Fascinating studies across the scientific world are investigating ways to detect the early onset of this infamously challenging disease to diagnose.
An example of this is the Massachusetts Institute of Technology (MIT) AI-centric study, which can detect the ‘presence and severity’ of Parkinson’s disease from a person’s breathing patterns.
Monitoring a sample of 7,687 people, including 757 Parkinson’s patients, MIT researchers created a series of neural network algorithms mimicking how a human brain works. Remarkably, their results were able to determine if an individual has Parkinson’s from their breathing as they slept.
Even once diagnosed, people living with Parkinson’s are also now benefiting from the advancements in AI-led treatments.
For example, backed by Harvard Innovation Labs, care firm CareYaya is developing algorithms to create personalized programs such as AI art therapy sessions for patients with Parkinson’s.
CareYaya says their AI application ‘uses any tablet or touchscreen, using tactile motions, which are then turned into images that allow for visual discovery, memory prompts, and creative expression’ in patients.
Additionally, SpeechVive has created a wearable AI device that improves the speech clarity of people coping with Parkinson’s. The innovative gadget creates a “babble” sound cue whenever a patient is talking, which helps trigger them to speak clearer and louder.
The continual advancement of artificial intelligence is likely to fuel further breakthroughs in the fight against Parkinson’s disease, along with many other illnesses and diseases. Whether it’s pioneering early detection methods or providing personalized symptom management and treatments. Ultimately, cures may emerge from using AI to process data at a speed unmatched by humans.

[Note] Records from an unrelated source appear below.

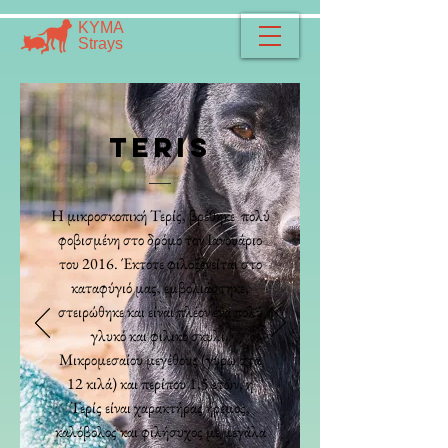
​​ΚΥΜΑ
​Strays
TERIS
Η μικροσκοπική Τερίς, βρέθηκε πολύ
φοβισμένη στο δρόμο τον Ιανουάριο
του 2016. Έκτοτε φιλοξενείται στο
καταφύγιό μας, εμβολιάστηκε,
στειρώθηκε και είναι πλέον ένα πολύ
γλυκό και φιλικό σκυλί.
Μικρομεσαίου μεγέθους (γύρω στα
12 κιλά) και περίπου 1,5 ετών, η
Τερίς είναι χαρακτήρας ήρεμος,
καλόβολος και φιλήσυχος με μεγάλα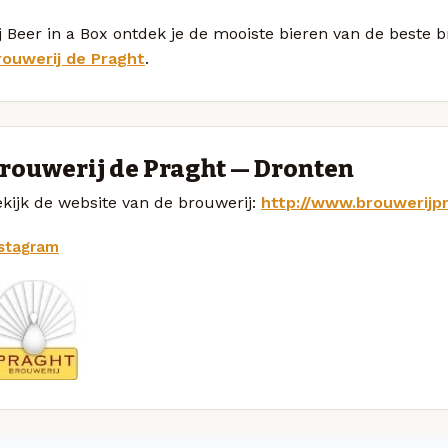
j Beer in a Box ontdek je de mooiste bieren van de beste 
rouwerij de Praght
.
rouwerij de Praght — Dronten
kijk de website van de brouwerij:
http://www.brouwerijpr
nstagram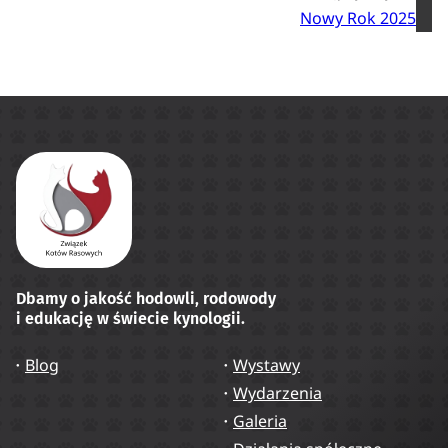
Nowy Rok 2025
Dbamy o jakość hodowli, rodowody
i edukację w świecie kynologii.
Blog
Wystawy
Wydarzenia
Galeria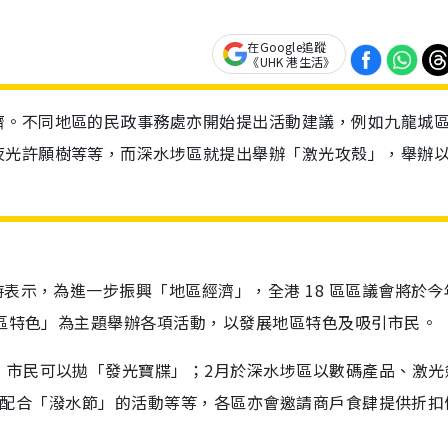
在Google追蹤
《UHK 港生活》
濟。不同地區的民政事務處亦開始提出活動建議，例如九龍城
夜光許願樹等等，而深水埗區就提出舉辦「激光攻殼」，舉辦
表示，為進一步振興「地區經濟」，全港 18 區區議會將於今
地區特色」為主題舉辦各項活動，以發展地區特色及吸引市民。
，市民可以拋「發光寶牒」；2月於深水埗區以數碼產品、激光
區舉辦配合「潑水節」的活動等等，各區亦會邀請商戶食肆提供折扣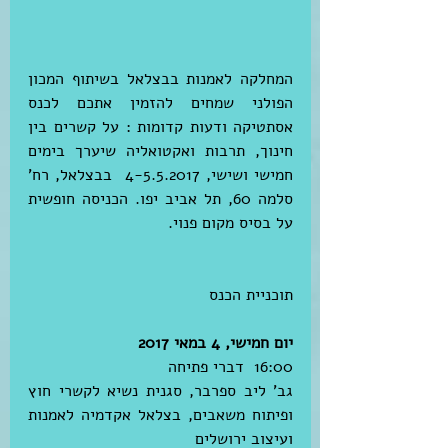
המחלקה לאמנות בבצלאל בשיתוף המכון 
הפולני שמחים להזמין אתכם לכנס 
אסתטיקה ודעות קדומות : על קשרים בין 
חינוך, תרבות ואקטואליה שיערך בימים 
חמישי ושישי, 4-5.5.2017  בבצלאל, רח' 
סלמה 60, תל אביב יפו. הכניסה חופשית 
על בסיס מקום פנוי. 
תוכניית הכנס 
יום חמישי, 4 במאי 2017
16:00  דברי פתיחה
גב' ליב ספרבר, סגנית נשיא לקשרי חוץ 
ופיתוח משאבים, בצלאל אקדמיה לאמנות 
ועיצוב ירושלים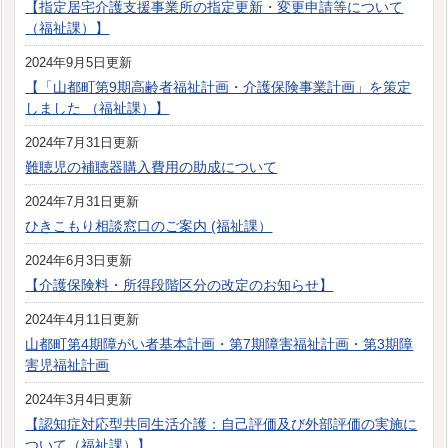
【指定居宅介護支援事業所の指定更新・変更申請等について
（福祉課）】
2024年9月5日更新
【「山都町第9期高齢者福祉計画・介護保険事業計画」を策定
しました （福祉課）】
2024年7月31日更新
難聴児の補聴器購入費用の助成について
2024年7月31日更新
ひきこもり相談窓口のご案内 (福祉課）
2024年6月3日更新
【介護保険料・所得段階区分の改定のお知らせ】
2024年4月11日更新
山都町第4期障がい者基本計画・第7期障害福祉計画・第3期障
害児福祉計画
2024年3月4日更新
【認知症対応型共同生活介護：自己評価及び外部評価の実施に
ついて（福祉課）】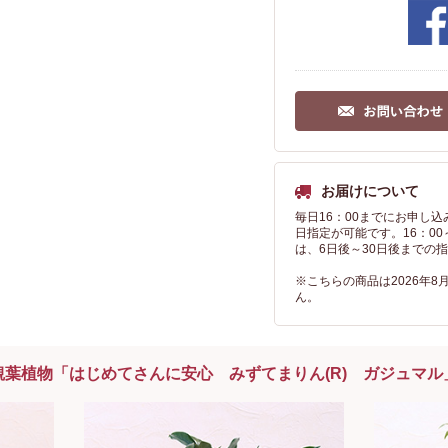
お届けについて
毎日16：00までにお申し
日指定が可能です。16：0
は、6日後～30日後までの
※こちらの商品は2026年8
ん。
観葉植物「はじめてさんに安心 みずてまりん(R) ガジュマル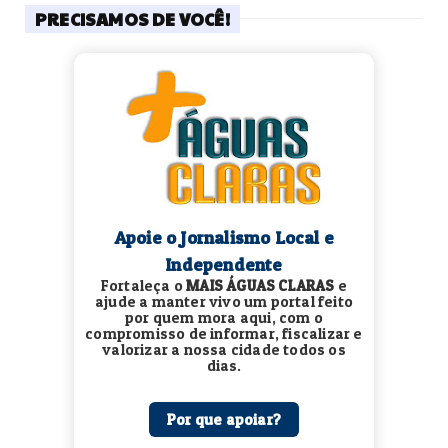
PRECISAMOS DE VOCÊ!
Apoie o Jornalismo Local e
Independente
Fortaleça o
MAIS ÁGUAS CLARAS
e
ajude a manter vivo um portal feito
por quem mora aqui, com o
compromisso de informar, fiscalizar e
valorizar a nossa cidade todos os
dias.
Por que apoiar?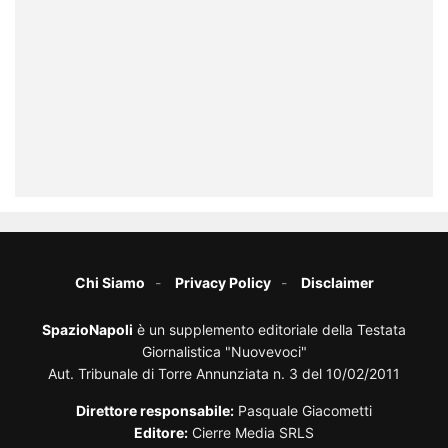
Chi Siamo
Privacy Policy
Disclaimer
SpazioNapoli
è un supplemento editoriale della Testata
Giornalistica "Nuovevoci"
Aut. Tribunale di Torre Annunziata n. 3 del 10/02/2011
Direttore responsabile:
Pasquale Giacometti
Editore:
Cierre Media SRLS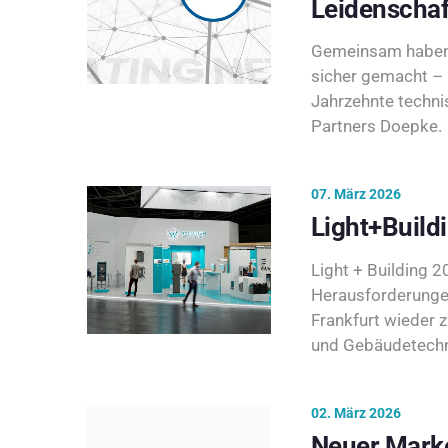
Leidenschaf
Gemeinsam haben 
sicher gemacht – 
Jahrzehnte techni
Partners Doepke.
07. März 2026
Light+Build
Light + Building 20
Herausforderunge
Frankfurt wieder 
und Gebäudetechni
02. März 2026
Neuer Marke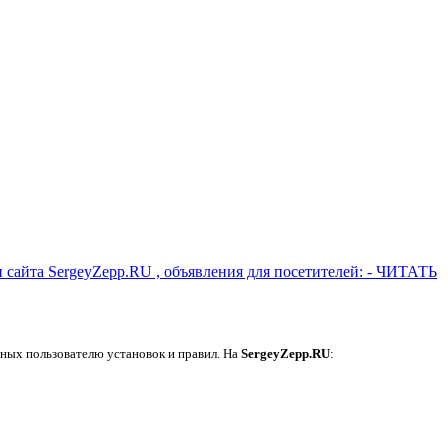
ычных пользователю установок и правил. На
SergeyZepp.RU
: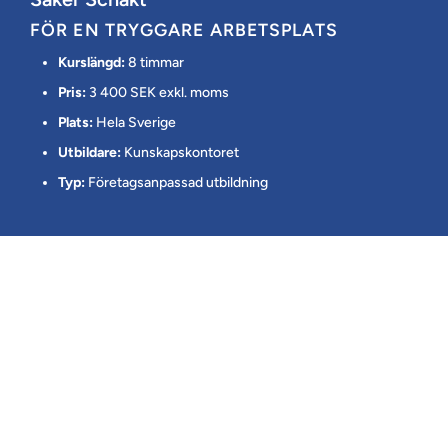
FÖR EN TRYGGARE ARBETSPLATS
Kurslängd:
8 timmar
Pris:
3 400 SEK exkl. moms
Plats:
Hela Sverige
Utbildare:
Kunskapskontoret
Typ:
Företagsanpassad utbildning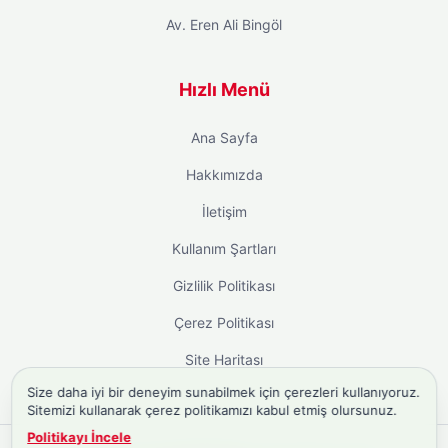
Av. Eren Ali Bingöl
Hızlı Menü
Ana Sayfa
Hakkımızda
İletişim
Kullanım Şartları
Gizlilik Politikası
Çerez Politikası
Site Haritası
Size daha iyi bir deneyim sunabilmek için çerezleri kullanıyoruz.
Sitemizi kullanarak çerez politikamızı kabul etmiş olursunuz.
Politikayı İncele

It is analogous to when Google, DeepMind, and AlphaMissense AI classified 89% of the 71 million potential ‘errors’ in DNA — a stark contrast to the mere 0.1% that had taken human experts years to explore.
The Bottom Line
If AI can speed up the research and development phase while also mitigating the cost of drug development and regulation, the medical field has a powerful new tool. Harnessing the power of machine learning algorithms for drug and treatment research won’t just benefit patients who fall victim to this cruel disease.
For now, every innovative study utilizing AI edges scientists and doctors closer to winning battles on various fronts.